About Level

We’ve gathered together some of the most frequently asked questions about Level here. If your questions isn’t answered, please contact us at info@yourlevel.co

What is Level

Level is a new way of starting a business together, for 2 or more independent professionals who want to work on an equal, democratic basis, while retaining their autonomy and flexibility.

We provide the means to quickly and efficiently set up a Limited Liability Partnership (LLP) with equal democratic ownership, and equal capital stakes, ensuring that work is done on a balanced, even basis, with no external shareholders influencing decisions.

Using our system, you and your partners could create a Level in around 15 minutes, and have it registered at Companies House within two working days.

How does a Level business work?

On the whole, Level works like most businesses – day to day operational decisions will be made by the people contracted to work for the business, which may be the members or others, while major governance decisions will be made by the membership – those who signed up to start the business or who join subsequently.

The difference with how major decisions are made in many traditional businesses, is that in a Level they are made democratically, on a one member one vote basis.
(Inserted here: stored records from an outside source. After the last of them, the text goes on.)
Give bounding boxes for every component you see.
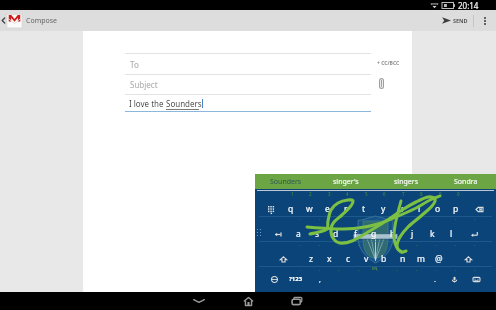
button[interactable]: c	[339, 248, 357, 270]
staticText: 5	[365, 191, 368, 197]
button[interactable]: Sounders	[255, 174, 316, 189]
staticText: ·	[455, 215, 457, 221]
button[interactable]: Hide keyboard	[467, 268, 485, 290]
staticText: Sounders	[166, 98, 202, 109]
button[interactable]: Navigate up	[0, 10, 6, 31]
staticText: Compose	[26, 16, 58, 26]
button[interactable]: + CC/BCC	[375, 58, 402, 69]
staticText: ·	[455, 241, 457, 247]
staticText: v	[364, 253, 369, 265]
button[interactable]: singer's	[316, 174, 376, 189]
button[interactable]: o	[429, 198, 447, 220]
staticText: k	[430, 228, 435, 240]
button[interactable]: d	[327, 223, 345, 245]
staticText: ·	[299, 266, 301, 272]
staticText: Sondra	[454, 177, 478, 187]
staticText: ·	[358, 241, 360, 247]
button[interactable]: Attach file	[374, 76, 388, 90]
staticText: 9	[439, 191, 442, 197]
button[interactable]: Subject	[125, 75, 371, 94]
button[interactable]: e	[318, 198, 336, 220]
staticText: ·	[319, 266, 321, 272]
button[interactable]: y	[374, 198, 392, 220]
staticText: 0	[457, 191, 460, 197]
staticText: ·	[435, 266, 437, 272]
button[interactable]: h	[384, 223, 402, 245]
staticText: 8	[420, 191, 423, 197]
button[interactable]: j	[403, 223, 421, 245]
staticText: ·	[299, 215, 301, 221]
staticText: 4	[346, 191, 349, 197]
staticText: y	[381, 203, 386, 215]
staticText: o	[435, 203, 441, 215]
staticText: z	[309, 253, 313, 265]
staticText: 20:14	[458, 0, 479, 10]
button[interactable]: I love the	[125, 95, 371, 111]
button[interactable]: Sondra	[436, 174, 496, 189]
button[interactable]: Change language	[265, 268, 283, 290]
button[interactable]: @	[430, 248, 448, 270]
staticText: @	[435, 253, 443, 265]
staticText: singer's	[333, 177, 359, 187]
staticText: ·	[396, 241, 398, 247]
button[interactable]: l	[442, 223, 460, 245]
staticText: ·	[396, 266, 398, 272]
staticText: ·	[474, 215, 476, 221]
staticText: + CC/BCC	[377, 60, 400, 67]
button[interactable]: m	[412, 248, 430, 270]
staticText: ·	[435, 215, 437, 221]
button[interactable]: Hide keyboard	[178, 292, 220, 310]
staticText: b	[381, 253, 387, 265]
button[interactable]: s	[308, 223, 326, 245]
button[interactable]: p	[447, 198, 465, 220]
button[interactable]: Tab	[269, 223, 287, 245]
button[interactable]: q	[282, 198, 300, 220]
button[interactable]: x	[320, 248, 338, 270]
staticText: w	[306, 203, 313, 215]
button[interactable]: i	[410, 198, 428, 220]
staticText: I love the	[129, 98, 166, 109]
staticText: a	[296, 228, 301, 240]
button[interactable]: Emoji	[262, 198, 280, 220]
staticText: ·	[358, 215, 360, 221]
button[interactable]: w	[300, 198, 318, 220]
button[interactable]: f	[346, 223, 364, 245]
staticText: x	[327, 253, 332, 265]
staticText: ·	[416, 215, 418, 221]
button[interactable]: g	[365, 223, 383, 245]
button[interactable]: singers	[376, 174, 436, 189]
staticText: u	[398, 203, 404, 215]
button[interactable]: Voice input	[445, 268, 463, 290]
staticText: ·	[338, 241, 340, 247]
button[interactable]: ?123	[287, 274, 305, 284]
button[interactable]: To	[125, 54, 371, 74]
button[interactable]: n	[394, 248, 412, 270]
button[interactable]: z	[302, 248, 320, 270]
staticText: f	[354, 228, 357, 240]
button[interactable]: Recent apps	[276, 292, 318, 310]
button[interactable]: k	[423, 223, 441, 245]
button[interactable]: Shift	[274, 248, 292, 270]
button[interactable]: b	[375, 248, 393, 270]
button[interactable]: Shift	[459, 248, 477, 270]
staticText: t	[362, 203, 366, 215]
button[interactable]: t	[355, 198, 373, 220]
button[interactable]: SEND	[434, 10, 473, 31]
button[interactable]: Enter	[465, 223, 483, 245]
staticText: ·	[416, 241, 418, 247]
button[interactable]: Home	[227, 292, 269, 310]
staticText: 1	[291, 191, 294, 197]
staticText: m	[417, 253, 425, 265]
staticText: ,	[319, 275, 321, 283]
staticText: g	[371, 228, 377, 240]
staticText: ·	[358, 266, 360, 272]
button[interactable]: a	[289, 223, 307, 245]
button[interactable]: More options	[474, 10, 496, 31]
button[interactable]: u	[392, 198, 410, 220]
button[interactable]: v	[357, 248, 375, 270]
staticText: ·	[416, 266, 418, 272]
staticText: q	[288, 203, 294, 215]
button[interactable]: r	[337, 198, 355, 220]
button[interactable]: Backspace	[470, 198, 488, 220]
staticText: ·	[319, 215, 321, 221]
The members can meet as often as is practically required to make these decisions in accordance with the needs of the business.

What are the responsibilities of a Level founder member?

As all members are designated members they are responsible for:

  • registering the business for Self Assessment with HMRC – you must also register separately as an individual
  • registering the partnership for VAT if you expect your business’s sales to be more than £85,000 a year
  • keep accounting records
  • appointing an auditor if needed
  • preparing, signing and sending annual accounts to Companies House (your accountant should be able to help with this)
  • send a confirmation statement (previously annual return) to Companies House
    Designated members (as above, we recommend you ask your accountant)
  • telling Companies House about any changes (for example, to the registered name or address, or members)
  • acting for the LLP if it’s wound up and dissolved

Designated members can be prosecuted if they don’t meet their legal obligations. The LLP can also be taken off the register.

What is a member?

A member is an individual who is attracted by the benefits of using the co-operatively owned business’s services and understands its purpose and how this meets their social, cultural and economic needs. The benefits will vary depending on why the co-operative exists and the member needs it is set up to meet. For example, it may be more cost effective for a group of freelancers to work together and/or working as a co-operative may mean that individuals gain access to a wider and more diverse market by pooling the skills of all the members. By agreeing to become a member, an individual agrees to be bound by the membership agreement and participate in the operation of the co-op for the benefit of the all the members – not just his/her own work.

The rights and responsibilities of limited liability partnership members to one another and the LLP are set out in the LLP agreement:

  • All members are entitled to an equal share in the LLP’s capital and profits
  • Every member may take part in management of the LLP
  • No member is entitled to remuneration for acting in the business or management of the LLP
    A new member can only be introduced with the unanimous consent of all existing members
  • Ordinary business matters can be decided by simple majority of the members
  • Conversely, matters affecting the nature of the LLP’s business require the consent of all members
  • All members have the right to inspect the LLP’s statutory records

Who can become a member?

Anyone who does work with your registered Level but is not an employee can be a member of it. The existing members of the Level can set criteria for membership, and retain the ultimate say over who becomes a member.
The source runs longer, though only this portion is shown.